> WHAT TO DO
Your copy should match the records exactly, apart from the pictures, which stay out.

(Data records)
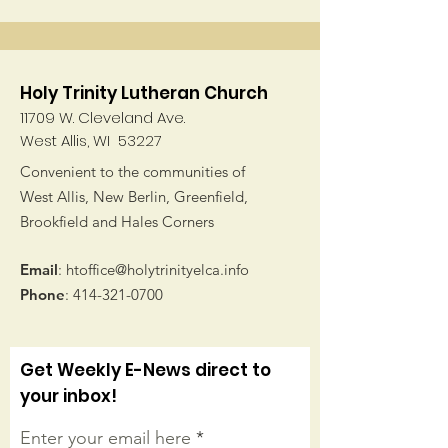
Holy Trinity Lutheran Church
11709 W. Cleveland Ave.
West Allis, WI 53227
Convenient to the communities of
West Allis, New Berlin, Greenfield,
Brookfield and Hales Corners
Email
:
htoffice@holytrinityelca.info
Phone
:
414-321-0700
Get Weekly E-News direct to
your inbox!
Enter your email here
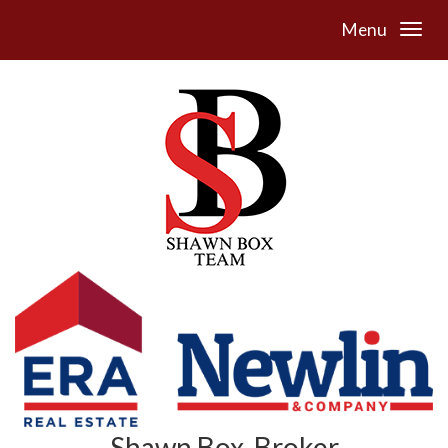
Menu
Shawn Box, Broker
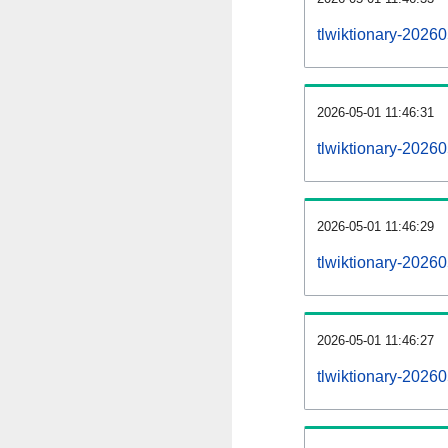
tlwiktionary-2026
2026-05-01 11:46:31
tlwiktionary-2026
2026-05-01 11:46:29
tlwiktionary-20260
2026-05-01 11:46:27
tlwiktionary-20260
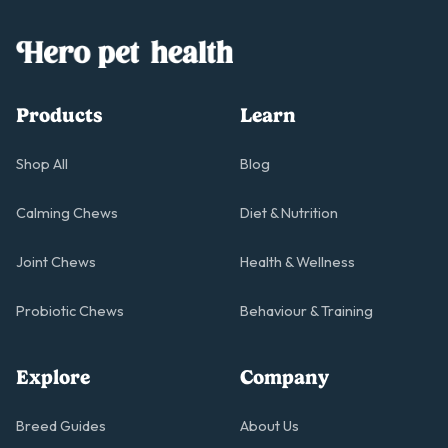
Products
Learn
Shop All
Blog
Calming Chews
Diet & Nutrition
Joint Chews
Health & Wellness
Probiotic Chews
Behaviour & Training
Explore
Company
Breed Guides
About Us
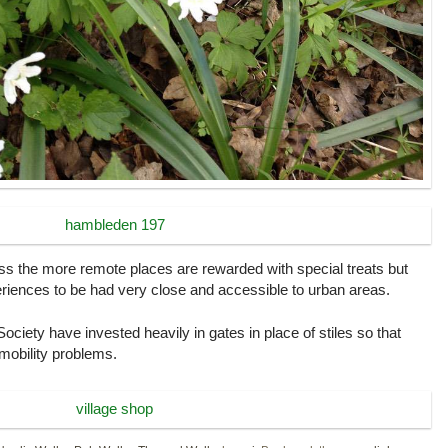
ss the more remote places are rewarded with special treats but
eriences to be had very close and accessible to urban areas.
Society have invested heavily in gates in place of stiles so that
 mobility problems.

> FINISHED EXERCISE
Holy Trinity Lutheran Church
11709 W. Cleveland Ave.
West Allis, WI 53227
Convenient to the communities of
West Allis, New Berlin, Greenfield,
Brookfield and Hales Corners
Email
:
htoffice@holytrinityelca.info
Phone
:
414-321-0700
Get Weekly E-News direct to
your inbox!
Enter your email here
Menu
Shawn Box, Broker
tlwiktionary-2026
2026-05-01 11:46:31
tlwiktionary-2026
2026-05-01 11:46:29
tlwiktionary-20260
2026-05-01 11:46:27
tlwiktionary-20260
Products
Learn
Shop All
Blog
Calming Chews
Diet & Nutrition
Joint Chews
Health & Wellness
Probiotic Chews
Behaviour & Training
Explore
Company
Breed Guides
About Us
ss the more remote places are rewarded with special treats but
eriences to be had very close and accessible to urban areas.
Society have invested heavily in gates in place of stiles so that
 mobility problems.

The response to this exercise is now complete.